>>>
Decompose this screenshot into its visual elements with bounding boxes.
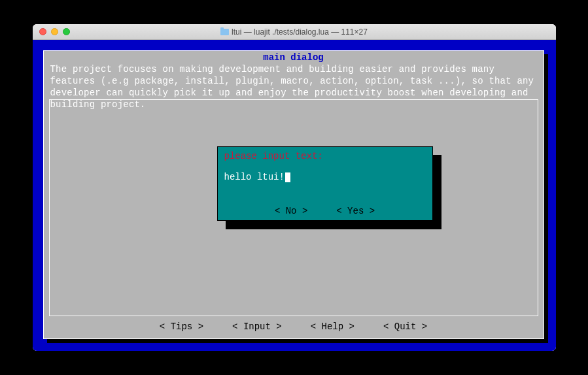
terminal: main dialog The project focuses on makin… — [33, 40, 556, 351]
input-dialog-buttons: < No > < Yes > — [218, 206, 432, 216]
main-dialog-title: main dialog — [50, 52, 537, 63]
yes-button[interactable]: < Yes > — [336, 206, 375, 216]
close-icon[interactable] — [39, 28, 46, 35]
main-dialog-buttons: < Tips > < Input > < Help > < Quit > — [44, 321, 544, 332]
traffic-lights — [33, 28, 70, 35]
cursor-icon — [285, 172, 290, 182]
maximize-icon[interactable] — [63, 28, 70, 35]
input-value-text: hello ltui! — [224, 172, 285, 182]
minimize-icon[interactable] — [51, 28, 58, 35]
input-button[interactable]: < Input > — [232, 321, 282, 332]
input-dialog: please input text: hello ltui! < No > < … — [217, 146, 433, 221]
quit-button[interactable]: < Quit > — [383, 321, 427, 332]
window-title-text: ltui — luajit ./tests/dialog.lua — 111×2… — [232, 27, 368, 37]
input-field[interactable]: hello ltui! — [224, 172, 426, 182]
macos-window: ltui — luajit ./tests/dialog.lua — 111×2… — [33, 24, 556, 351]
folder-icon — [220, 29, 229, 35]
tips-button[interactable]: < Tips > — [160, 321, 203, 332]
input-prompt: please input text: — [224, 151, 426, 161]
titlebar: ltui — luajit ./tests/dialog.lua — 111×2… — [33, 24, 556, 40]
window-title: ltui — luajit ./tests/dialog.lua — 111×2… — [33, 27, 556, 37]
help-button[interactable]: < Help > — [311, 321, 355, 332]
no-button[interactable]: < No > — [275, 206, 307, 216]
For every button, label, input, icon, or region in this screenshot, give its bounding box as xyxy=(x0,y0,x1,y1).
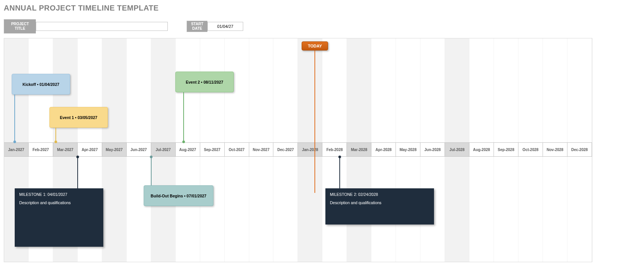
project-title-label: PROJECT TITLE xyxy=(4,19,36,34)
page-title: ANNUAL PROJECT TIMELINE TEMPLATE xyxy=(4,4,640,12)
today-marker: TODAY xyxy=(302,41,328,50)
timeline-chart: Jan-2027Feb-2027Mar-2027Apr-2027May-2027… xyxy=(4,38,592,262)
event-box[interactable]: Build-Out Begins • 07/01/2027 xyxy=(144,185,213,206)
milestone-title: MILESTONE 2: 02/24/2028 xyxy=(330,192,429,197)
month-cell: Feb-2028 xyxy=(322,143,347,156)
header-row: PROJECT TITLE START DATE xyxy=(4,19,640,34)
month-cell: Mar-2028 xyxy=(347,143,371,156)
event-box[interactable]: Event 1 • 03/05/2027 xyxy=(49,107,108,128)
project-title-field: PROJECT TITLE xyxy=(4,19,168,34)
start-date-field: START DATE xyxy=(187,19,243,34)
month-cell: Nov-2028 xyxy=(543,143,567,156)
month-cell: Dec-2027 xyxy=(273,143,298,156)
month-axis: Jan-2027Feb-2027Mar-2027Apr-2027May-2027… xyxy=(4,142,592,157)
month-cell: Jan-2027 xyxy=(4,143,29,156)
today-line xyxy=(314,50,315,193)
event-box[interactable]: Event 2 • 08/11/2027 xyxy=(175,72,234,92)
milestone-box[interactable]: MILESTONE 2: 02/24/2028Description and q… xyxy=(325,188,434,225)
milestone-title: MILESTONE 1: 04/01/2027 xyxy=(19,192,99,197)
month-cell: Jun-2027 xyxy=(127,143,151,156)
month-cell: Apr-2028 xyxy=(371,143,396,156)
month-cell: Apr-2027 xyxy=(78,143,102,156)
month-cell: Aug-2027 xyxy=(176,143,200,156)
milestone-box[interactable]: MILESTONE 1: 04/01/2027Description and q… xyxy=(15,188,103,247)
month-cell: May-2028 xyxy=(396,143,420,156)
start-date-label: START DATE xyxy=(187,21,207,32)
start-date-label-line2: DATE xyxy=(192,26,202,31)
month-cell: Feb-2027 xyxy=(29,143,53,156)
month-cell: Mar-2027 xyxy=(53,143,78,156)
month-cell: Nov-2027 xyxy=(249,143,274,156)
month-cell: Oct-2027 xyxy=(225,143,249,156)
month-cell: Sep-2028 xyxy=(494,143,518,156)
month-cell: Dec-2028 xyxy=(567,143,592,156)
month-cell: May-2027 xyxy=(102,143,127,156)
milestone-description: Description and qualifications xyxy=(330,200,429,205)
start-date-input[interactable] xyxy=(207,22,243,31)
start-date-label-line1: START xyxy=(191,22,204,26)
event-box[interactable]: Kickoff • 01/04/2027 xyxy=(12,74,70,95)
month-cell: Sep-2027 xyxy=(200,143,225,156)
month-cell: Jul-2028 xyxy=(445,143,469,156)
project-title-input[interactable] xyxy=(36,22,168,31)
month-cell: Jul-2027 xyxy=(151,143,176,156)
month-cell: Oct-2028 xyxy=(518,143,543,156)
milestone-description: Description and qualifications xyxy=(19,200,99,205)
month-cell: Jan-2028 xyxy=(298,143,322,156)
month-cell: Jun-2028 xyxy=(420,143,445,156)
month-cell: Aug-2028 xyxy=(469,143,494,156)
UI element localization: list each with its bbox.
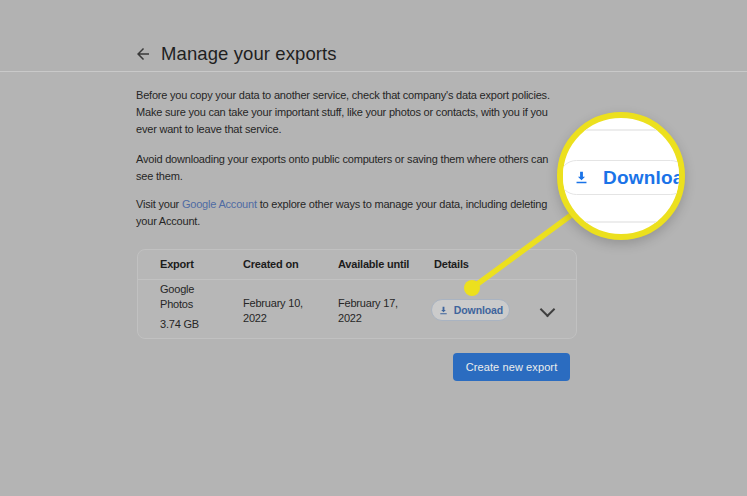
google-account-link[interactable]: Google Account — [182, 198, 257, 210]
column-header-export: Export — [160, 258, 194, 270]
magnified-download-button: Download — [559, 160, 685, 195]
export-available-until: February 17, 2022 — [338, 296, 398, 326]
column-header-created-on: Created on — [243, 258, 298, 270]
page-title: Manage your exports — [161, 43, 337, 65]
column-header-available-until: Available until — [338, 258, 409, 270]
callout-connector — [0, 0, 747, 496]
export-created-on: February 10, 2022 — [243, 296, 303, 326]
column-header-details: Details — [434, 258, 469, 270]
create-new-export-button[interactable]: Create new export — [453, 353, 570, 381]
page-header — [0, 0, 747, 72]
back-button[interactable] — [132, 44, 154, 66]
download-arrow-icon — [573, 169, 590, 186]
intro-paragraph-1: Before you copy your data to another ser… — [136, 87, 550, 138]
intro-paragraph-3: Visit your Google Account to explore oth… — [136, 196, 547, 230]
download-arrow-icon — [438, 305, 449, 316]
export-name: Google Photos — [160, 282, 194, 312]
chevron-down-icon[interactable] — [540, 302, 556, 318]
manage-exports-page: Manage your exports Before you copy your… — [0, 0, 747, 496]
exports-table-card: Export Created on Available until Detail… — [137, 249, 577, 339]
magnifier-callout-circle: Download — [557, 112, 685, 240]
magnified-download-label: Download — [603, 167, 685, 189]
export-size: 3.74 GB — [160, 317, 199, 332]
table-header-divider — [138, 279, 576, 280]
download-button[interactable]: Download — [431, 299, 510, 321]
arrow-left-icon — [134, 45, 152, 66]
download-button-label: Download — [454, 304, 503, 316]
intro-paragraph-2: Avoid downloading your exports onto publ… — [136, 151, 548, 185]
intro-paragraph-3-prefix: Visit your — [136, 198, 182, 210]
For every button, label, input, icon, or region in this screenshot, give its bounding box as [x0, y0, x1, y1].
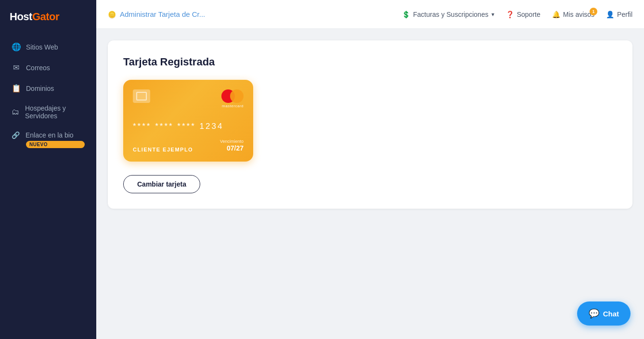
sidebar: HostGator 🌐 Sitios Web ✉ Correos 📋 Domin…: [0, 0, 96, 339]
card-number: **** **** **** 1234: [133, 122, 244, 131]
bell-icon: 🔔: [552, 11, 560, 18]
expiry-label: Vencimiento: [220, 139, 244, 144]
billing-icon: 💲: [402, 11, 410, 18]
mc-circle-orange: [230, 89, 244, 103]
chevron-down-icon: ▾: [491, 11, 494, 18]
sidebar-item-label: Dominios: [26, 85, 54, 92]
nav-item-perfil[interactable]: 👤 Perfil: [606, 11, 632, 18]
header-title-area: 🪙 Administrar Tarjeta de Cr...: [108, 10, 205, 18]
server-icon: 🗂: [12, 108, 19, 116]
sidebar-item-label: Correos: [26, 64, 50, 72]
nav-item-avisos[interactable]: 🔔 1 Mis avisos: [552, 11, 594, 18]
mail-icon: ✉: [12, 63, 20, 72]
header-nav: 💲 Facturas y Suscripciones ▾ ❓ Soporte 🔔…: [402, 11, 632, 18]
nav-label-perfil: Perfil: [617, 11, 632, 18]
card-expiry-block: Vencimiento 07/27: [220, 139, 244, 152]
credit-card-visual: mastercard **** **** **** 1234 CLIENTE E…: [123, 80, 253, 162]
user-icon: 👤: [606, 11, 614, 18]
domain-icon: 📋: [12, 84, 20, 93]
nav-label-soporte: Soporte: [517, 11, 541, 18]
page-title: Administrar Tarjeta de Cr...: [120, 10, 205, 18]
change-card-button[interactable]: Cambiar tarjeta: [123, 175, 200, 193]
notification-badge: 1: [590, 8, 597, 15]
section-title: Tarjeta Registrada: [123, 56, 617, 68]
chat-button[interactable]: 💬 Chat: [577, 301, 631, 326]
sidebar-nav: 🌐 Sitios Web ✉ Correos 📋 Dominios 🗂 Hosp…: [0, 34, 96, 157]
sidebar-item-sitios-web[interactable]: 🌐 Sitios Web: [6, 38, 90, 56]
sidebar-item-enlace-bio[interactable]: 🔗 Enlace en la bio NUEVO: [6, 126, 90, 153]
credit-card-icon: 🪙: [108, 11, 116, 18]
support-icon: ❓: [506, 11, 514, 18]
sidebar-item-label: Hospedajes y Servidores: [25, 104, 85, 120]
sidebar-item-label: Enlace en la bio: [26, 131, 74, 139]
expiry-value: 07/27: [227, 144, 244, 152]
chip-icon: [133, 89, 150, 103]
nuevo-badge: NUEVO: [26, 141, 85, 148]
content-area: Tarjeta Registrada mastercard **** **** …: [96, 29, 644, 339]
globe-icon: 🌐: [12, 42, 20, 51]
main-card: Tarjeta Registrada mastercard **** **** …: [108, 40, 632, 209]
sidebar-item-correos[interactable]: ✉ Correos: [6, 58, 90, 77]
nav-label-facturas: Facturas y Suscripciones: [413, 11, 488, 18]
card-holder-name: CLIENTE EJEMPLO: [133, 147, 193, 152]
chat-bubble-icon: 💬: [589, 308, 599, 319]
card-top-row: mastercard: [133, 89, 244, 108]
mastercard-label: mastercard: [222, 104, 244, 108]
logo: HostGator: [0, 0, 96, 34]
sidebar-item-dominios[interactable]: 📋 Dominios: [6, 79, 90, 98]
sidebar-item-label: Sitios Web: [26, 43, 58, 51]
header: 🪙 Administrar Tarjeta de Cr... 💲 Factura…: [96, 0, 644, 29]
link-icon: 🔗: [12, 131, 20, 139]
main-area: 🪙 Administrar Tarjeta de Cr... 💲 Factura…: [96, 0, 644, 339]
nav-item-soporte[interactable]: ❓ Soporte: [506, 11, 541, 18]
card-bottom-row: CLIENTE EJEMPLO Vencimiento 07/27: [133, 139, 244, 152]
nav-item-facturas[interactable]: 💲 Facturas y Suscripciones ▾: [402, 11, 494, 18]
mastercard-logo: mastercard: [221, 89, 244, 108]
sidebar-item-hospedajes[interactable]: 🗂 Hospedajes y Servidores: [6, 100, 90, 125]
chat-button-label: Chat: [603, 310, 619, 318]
<<<
== PROBLEM TO SOLVE ==
Search each line of the listing for the word "until", then state how many lines contain it and nothing else.

== ANSWER TO THE PROBLEM ==
3